1. Introduzione

Con ordinanza di reclamo del 30/08/2021, il Tribunale di Trani ha confermato l’orientamento – ormai consolidato – secondo cui è necessario il consenso di entrambi i genitori non solo per lo sfruttamento commerciale dell’immagine dei figli, ma anche per la semplice diffusione sui social media di contenuti che li ritraggano.

  1. La vicenda

Il procedimento cautelare era stato instaurato dal padre di una bambina di 9 anni, separato dalla moglie, che aveva domandato al Tribunale di ordinare alla coniuge la rimozione dai social media di immagini e video della figlia pubblicati senza il suo consenso nonché di inibire ogni futura attività di diffusione di tali contenuti.

La madre della bambina aveva infatti confermato di aver postato alcuni video della minore sul proprio profilo TikTok ma non aveva fornito prova del consenso del padre alla pubblicazione di tali contenuti.

  1. Le argomentazioni del Tribunale

In primo grado, la domanda cautelare era stata rigettata per motivi processuali a causa della mancata puntuale indicazione, da parte del ricorrente, delle domande che avrebbe formulato nel successivo futuro di merito.

In fase di reclamo, il Collegio ha invece ritenuto fondate le richieste cautelari, rilevando come la pubblicazione su TikTok di contenuti raffiguranti la figlia minore – in assenza del consenso di entrambi i genitori – integri la violazione di norme nazionali, europee ed internazionali tra cui:

  • l’art. 10 c.c., che disciplina l’esposizione dell’immagine delle persone;
  • la Convenzione di New York sui diritti del fanciullo, secondo cui i minori non devono essere oggetto di interferenze arbitrarie né di affronti al suo onore o reputazione;
  • l’art. 8 GDPR, in forza del quale l’immagine fotografica costituisce dato personale la cui diffusione, anche ai sensi del Codice della Privacy, integra un’interferenza nella vita privata sicché nel caso di minori di 16 anni (età ridotta dalla normativa italiana a 14 anni), è necessario che il consenso alla pubblicazione di tali dati sia prestato dai genitori, in luogo dei figli, concordemente fra loro e senza arrecare pregiudizio all’onore, al decoro e alla reputazione dell’immagine dei minori.

Il Tribunale ha escluso che il consenso di uno dei genitori della minore potesse essere ritenuto implicito nel fatto che il padre fosse a conoscenza della pubblicazione dei contenuti avendo accesso al profilo TikTok della moglie, poiché la possibilità di visionare un profilo social non equivale all’accettazione della pubblicazione di video e foto ritraenti la figlia.
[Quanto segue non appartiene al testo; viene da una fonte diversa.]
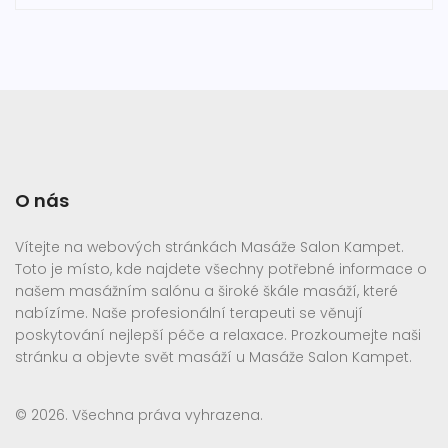
O nás
Vítejte na webových stránkách Masáže Salon Kampet.
Toto je místo, kde najdete všechny potřebné informace o
našem masážním salónu a široké škále masáží, které
nabízíme. Naše profesionální terapeuti se věnují
poskytování nejlepší péče a relaxace. Prozkoumejte naši
stránku a objevte svět masáží u Masáže Salon Kampet.
© 2026. Všechna práva vyhrazena.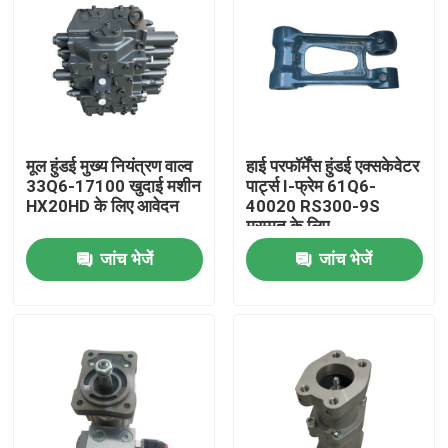
मूल हुंडई मुख्य नियंत्रण वाल्व
हाई परफॉर्मेंस हुंडई एक्सकेवेटर
33Q6-17100 खुदाई मशीन
पार्ट्स I-फ्रेम 61Q6-
HX20HD के लिए आवेदन
40020 RS300-9S
मरम्मत के लिए
जांच भेजें
जांच भेजें
होम
उत्पाद
हमारे बारे में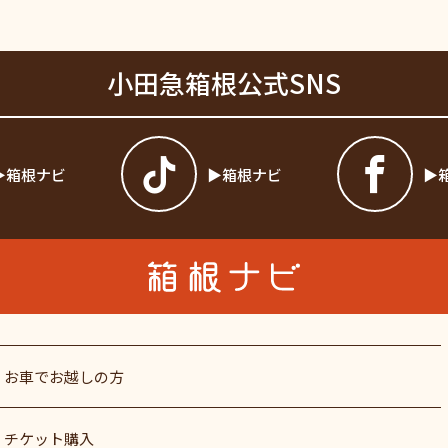
小田急箱根公式SNS
箱根ナビ
箱根ナビ
お車でお越しの方
チケット購入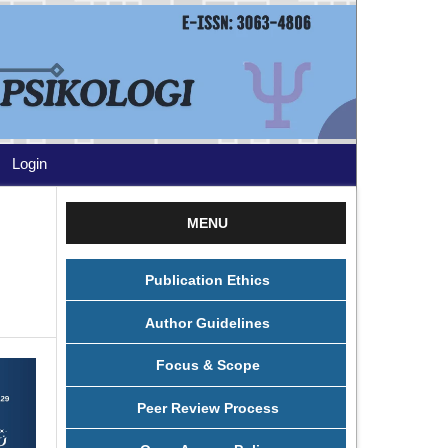
Login
MENU
Publication Ethics
Author Guidelines
Focus & Scope
Peer Review Process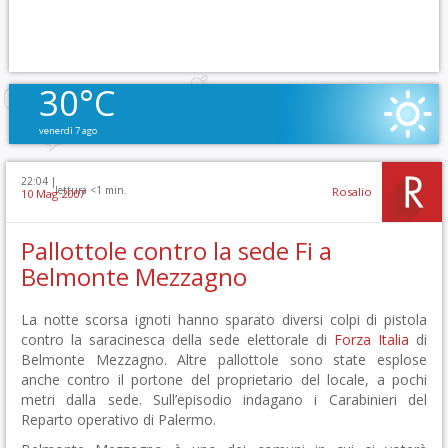
30°C
venerdì 7 ago
22:04 |
lettura <1 min.
Rosalio
10 Mag 2007
Pallottole contro la sede Fi a
Belmonte Mezzagno
La notte scorsa ignoti hanno sparato diversi colpi di pistola
contro la saracinesca della sede elettorale di
Forza Italia
di
Belmonte Mezzagno. Altre pallottole sono state esplose
anche contro il portone del proprietario del locale, a pochi
metri dalla sede. Sull’episodio indagano i Carabinieri del
Reparto operativo di Palermo.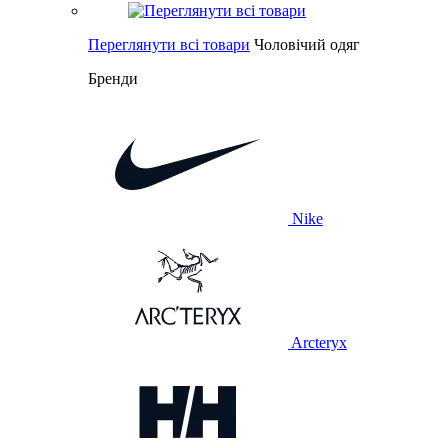
Переглянути всі товари
Чоловічий одяг
Бренди
Nike
Arcteryx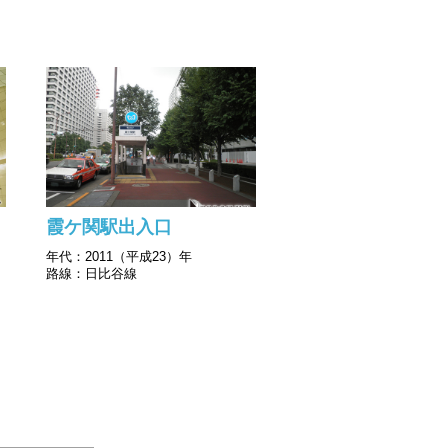
霞ケ関駅出入口
年代：2011（平成23）年
路線：日比谷線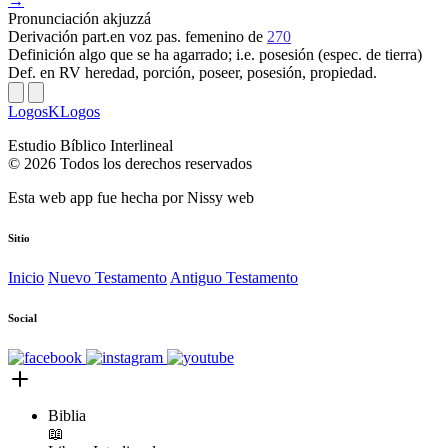
→
Pronunciación
akjuzzá
Derivación
part.en voz pas. femenino de
270
Definición
algo que se ha agarrado; i.e. posesión (espec. de tierra)
Def. en RV
heredad, porción, poseer, posesión, propiedad.
LogosKLogos
Estudio Bíblico Interlineal
© 2026 Todos los derechos reservados
Esta web app fue hecha por
Nissy web
Sitio
Inicio
Nuevo Testamento
Antiguo Testamento
Social
Biblia
📖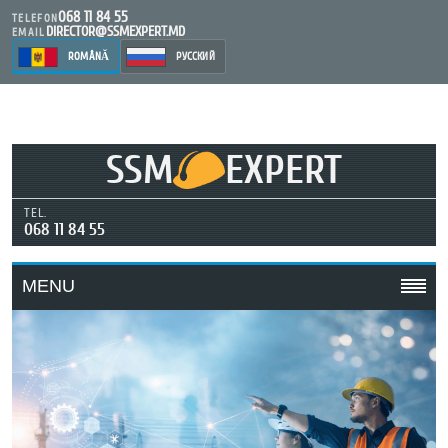
068 11 84 55
TELEFON
DIRECTOR@SSMEXPERT.MD
EMAIL
ROMÂNĂ
РУССКИЙ
SSM
EXPERT
TEL.
068 11 84 55
MENU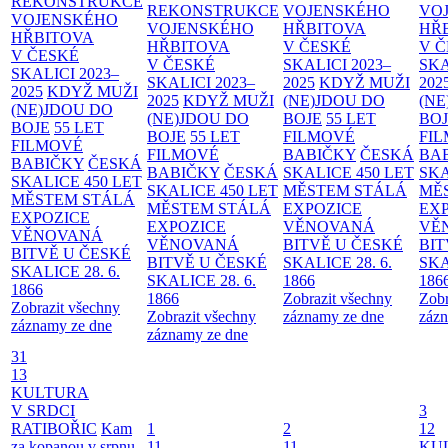
REKONSTRUKCE
REKONSTRUKCE
VOJENSKÉHO
VO
VOJENSKÉHO
VOJENSKÉHO
HŘBITOVA
HŘ
HŘBITOVA
HŘBITOVA
V ČESKÉ
V 
V ČESKÉ
V ČESKÉ
SKALICI 2023–
SKA
SKALICI 2023–
SKALICI 2023–
2025
KDYŽ MUŽI
202
2025
KDYŽ MUŽI
2025
KDYŽ MUŽI
(NE)JDOU DO
(NE
(NE)JDOU DO
(NE)JDOU DO
BOJE
55 LET
BO
BOJE
55 LET
BOJE
55 LET
FILMOVÉ
FI
FILMOVÉ
FILMOVÉ
BABIČKY
ČESKÁ
BA
BABIČKY
ČESKÁ
BABIČKY
ČESKÁ
SKALICE 450 LET
SKA
SKALICE 450 LET
SKALICE 450 LET
MĚSTEM
STÁLÁ
MĚ
MĚSTEM
STÁLÁ
MĚSTEM
STÁLÁ
EXPOZICE
EX
EXPOZICE
EXPOZICE
VĚNOVANÁ
VĚ
VĚNOVANÁ
VĚNOVANÁ
BITVĚ U ČESKÉ
BIT
BITVĚ U ČESKÉ
BITVĚ U ČESKÉ
SKALICE 28. 6.
SKA
SKALICE 28. 6.
SKALICE 28. 6.
1866
186
1866
1866
Zobrazit všechny
Zobr
Zobrazit všechny
Zobrazit všechny
záznamy ze dne
zázn
záznamy ze dne
záznamy ze dne
31
13
KULTURA
V SRDCI
3
RATIBOŘIC
Kam
1
2
12
za kopanou v srpnu
11
11
KU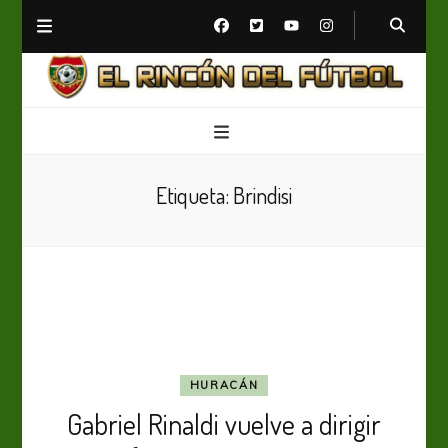
El Rincón del Fútbol
Diario digital de Fútbol
Etiqueta:
Brindisi
HURACÁN
Gabriel Rinaldi vuelve a dirigir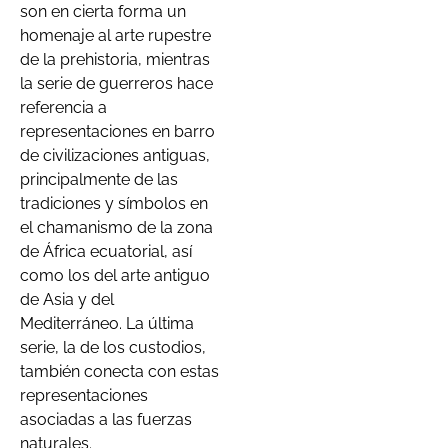
son en cierta forma un
homenaje al arte rupestre
de la prehistoria, mientras
la serie de guerreros hace
referencia a
representaciones en barro
de civilizaciones antiguas,
principalmente de las
tradiciones y símbolos en
el chamanismo de la zona
de África ecuatorial, así
como los del arte antiguo
de Asia y del
Mediterráneo. La última
serie, la de los custodios,
también conecta con estas
representaciones
asociadas a las fuerzas
naturales.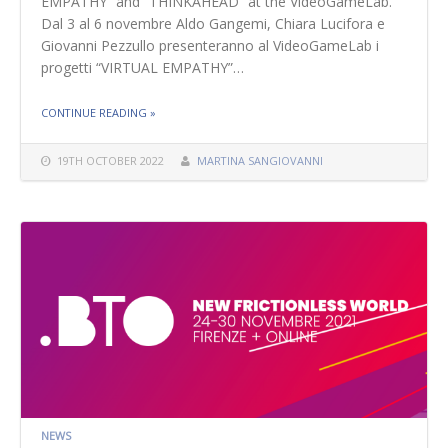
EMPATHY” and “THINKAHEAD” at the VideoGameLab.
Dal 3 al 6 novembre Aldo Gangemi, Chiara Lucifora e
Giovanni Pezzullo presenteranno al VideoGameLab i
progetti “VIRTUAL EMPATHY”…
THE "VIDEOGAMELAB"
CONTINUE READING
»
19TH OCTOBER 2022
MARTINA SANGIOVANNI
NEWS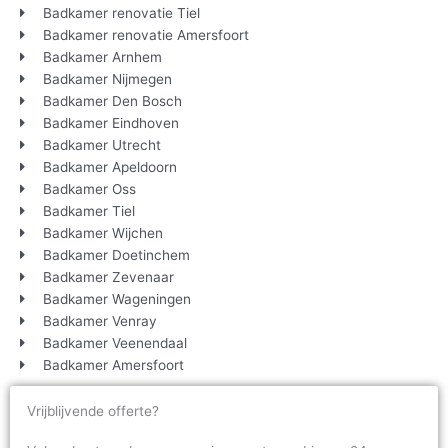
Badkamer renovatie Tiel
Badkamer renovatie Amersfoort
Badkamer Arnhem
Badkamer Nijmegen
Badkamer Den Bosch
Badkamer Eindhoven
Badkamer Utrecht
Badkamer Apeldoorn
Badkamer Oss
Badkamer Tiel
Badkamer Wijchen
Badkamer Doetinchem
Badkamer Zevenaar
Badkamer Wageningen
Badkamer Venray
Badkamer Veenendaal
Badkamer Amersfoort
Vrijblijvende offerte?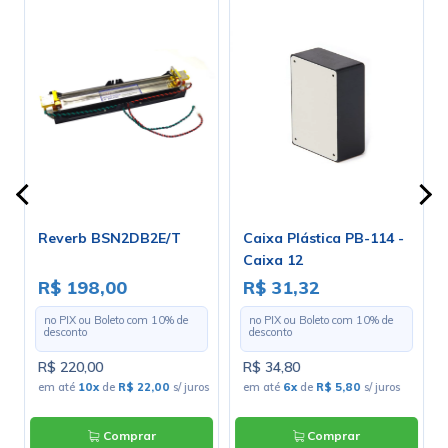
Reverb BSN2DB2E/T
Caixa Plástica PB-114 -
Caixa 12
R$ 198,00
R$ 31,32
no PIX ou Boleto com
10
% de
no PIX ou Boleto com
10
% de
desconto
desconto
R$ 220,00
R$ 34,80
em até
10x
de
R$ 22,00
s/ juros
em até
6x
de
R$ 5,80
s/ juros
Comprar
Comprar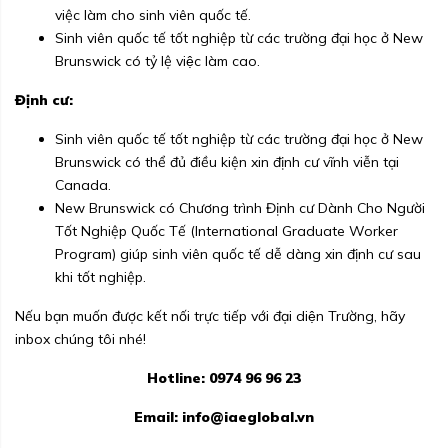
việc làm cho sinh viên quốc tế.
Sinh viên quốc tế tốt nghiệp từ các trường đại học ở New
Brunswick có tỷ lệ việc làm cao.
Định cư:
Sinh viên quốc tế tốt nghiệp từ các trường đại học ở New
Brunswick có thể đủ điều kiện xin định cư vĩnh viễn tại
Canada.
New Brunswick có Chương trình Định cư Dành Cho Người
Tốt Nghiệp Quốc Tế (International Graduate Worker
Program) giúp sinh viên quốc tế dễ dàng xin định cư sau
khi tốt nghiệp.
Nếu bạn muốn được kết nối trực tiếp với đại diện Trường, hãy
inbox chúng tôi nhé!
Hotline: 0974 96 96 23
Email:
info@iaeglobal.vn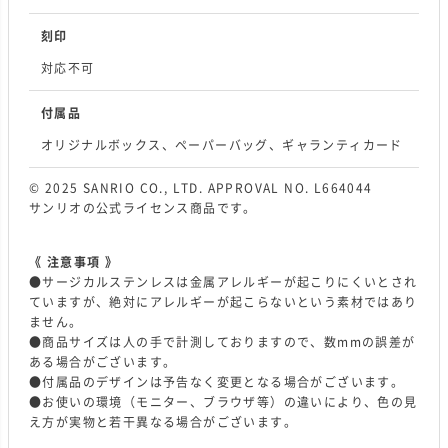
刻印
対応不可
付属品
オリジナルボックス、ペーパーバッグ、ギャランティカード
© 2025 SANRIO CO., LTD. APPROVAL NO. L664044
サンリオの公式ライセンス商品です。
《 注意事項 》
●サージカルステンレスは金属アレルギーが起こりにくいとされ
ていますが、絶対にアレルギーが起こらないという素材ではあり
ません。
●商品サイズは人の手で計測しておりますので、数mmの誤差が
ある場合がございます。
●付属品のデザインは予告なく変更となる場合がございます。
●お使いの環境（モニター、ブラウザ等）の違いにより、色の見
え方が実物と若干異なる場合がございます。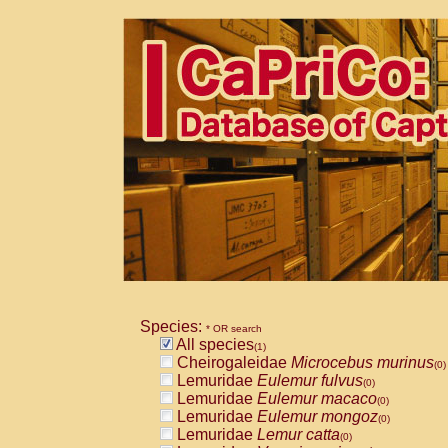
Species:
* OR search
All species
(1)
Cheirogaleidae
Microcebus murinus
(0)
Lemuridae
Eulemur fulvus
(0)
Lemuridae
Eulemur macaco
(0)
Lemuridae
Eulemur mongoz
(0)
Lemuridae
Lemur catta
(0)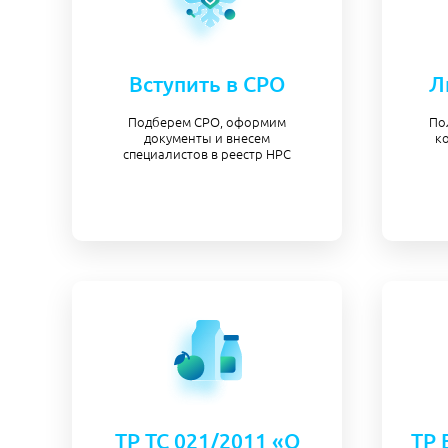
Вступить в СРО
Л
Подберем СРО, оформим
По
документы и внесем
к
специалистов в реестр НРС
ТР ТС 021/2011 «О
ТР 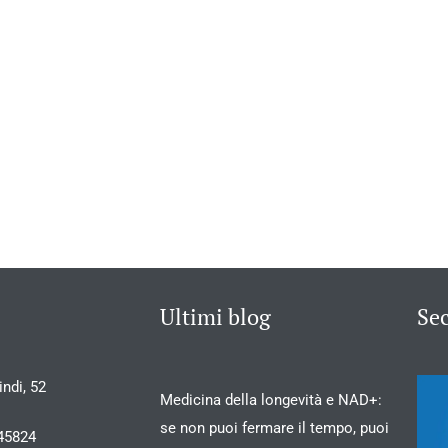
Ultimi blog
Se
ndi, 52
Medicina della longevità e NAD+:
se non puoi fermare il tempo, puoi
45824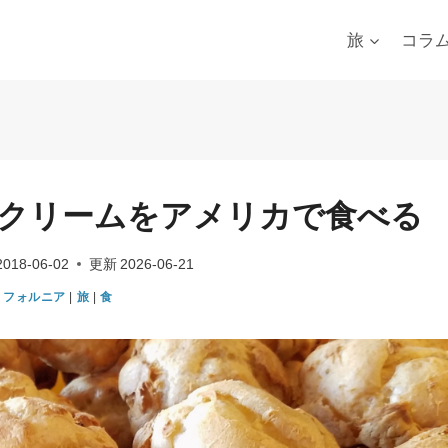
旅
コラ
クリームをアメリカで食べる
2018-06-02
更新
2026-06-21
リフォルニア
|
旅
|
食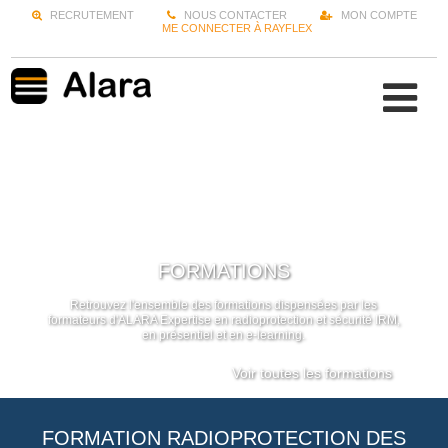
RECRUTEMENT
NOUS CONTACTER
MON COMPTE
ME CONNECTER À RAYFLEX
FORMATIONS
Retrouvez l'ensemble des formations dispensées par les
formateurs d'ALARA Expertise en radioprotection et sécurité IRM,
en présentiel et en e-learning.
Voir toutes les formations
FORMATION RADIOPROTECTION DES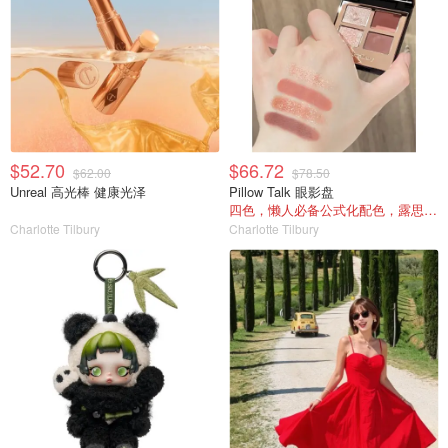
$52.70
$66.72
$62.00
$78.50
Unreal 高光棒 健康光泽
Pillow Talk 眼影盘
四色，懒人必备公式化配色，露思超爱！
Charlotte Tilbury
Charlotte Tilbury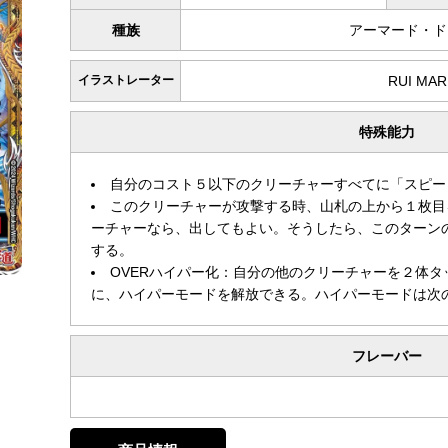
種族
アーマード・ド
イラストレーター
RUI MA
特殊能力
自分のコスト５以下のクリーチャーすべてに「スピー
このクリーチャーが攻撃する時、山札の上から１枚目
ーチャーなら、出してもよい。そうしたら、このターン
する。
OVERハイパー化：自分の他のクリーチャーを２体
に、ハイパーモードを解放できる。ハイパーモードは次
フレーバー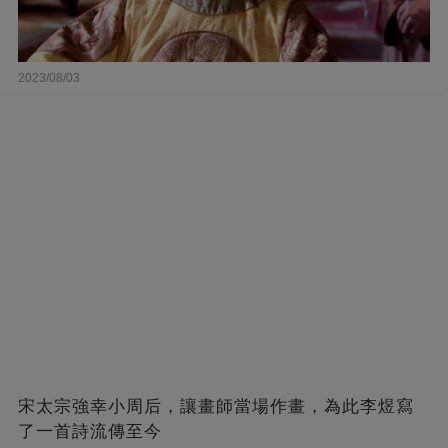
2023/08/03
宋太宗強幸小周后，讓畫師當場作畫，為此李煜寫
了一首詩流傳至今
Al contrario, la proposizione del ricorso cautelare era una chiara espressione del dissenso di quest’ultimo.

Infine, il Tribunale ha ritenuto sussistente il periculum in mora in quanto “l’inserimento di foto di minori sui social network costituisce comportamento potenzialmente pregiudizievole per essi in quanto ciò determina la diffusione delle immagini fra un numero indeterminato di persone, conosciute e non, le quali possono essere malintenzionate e avvicinarsi ai bambini dopo averli visti più volte in foto on-line, non potendo inoltre andare sottaciuto l’ulteriore pericolo costituito dalla condotta di soggetti che taggano le foto on-line dei minori e, con procedimenti di fotomontaggio, ne traggono materiale pedopornografico da far circolare fra gli interessati”.

  1. Gli ordini cautelari impartiti dal Tribunale

Ritenendo fondato il reclamo del padre della bambina, il Tribunale ha:

  • disposto la rimozione delle immagini e dei dati della minore inseriti su qualsiasi social network;
  • inibito ogni ulteriore diffusione dei contenuti su social e mass media; e
  • fissato una penale di Euro 50 (in favore della bambina) per ogni giorno di ritardo nonché per ogni episodio di violazione dell’inibitoria da parte della madre.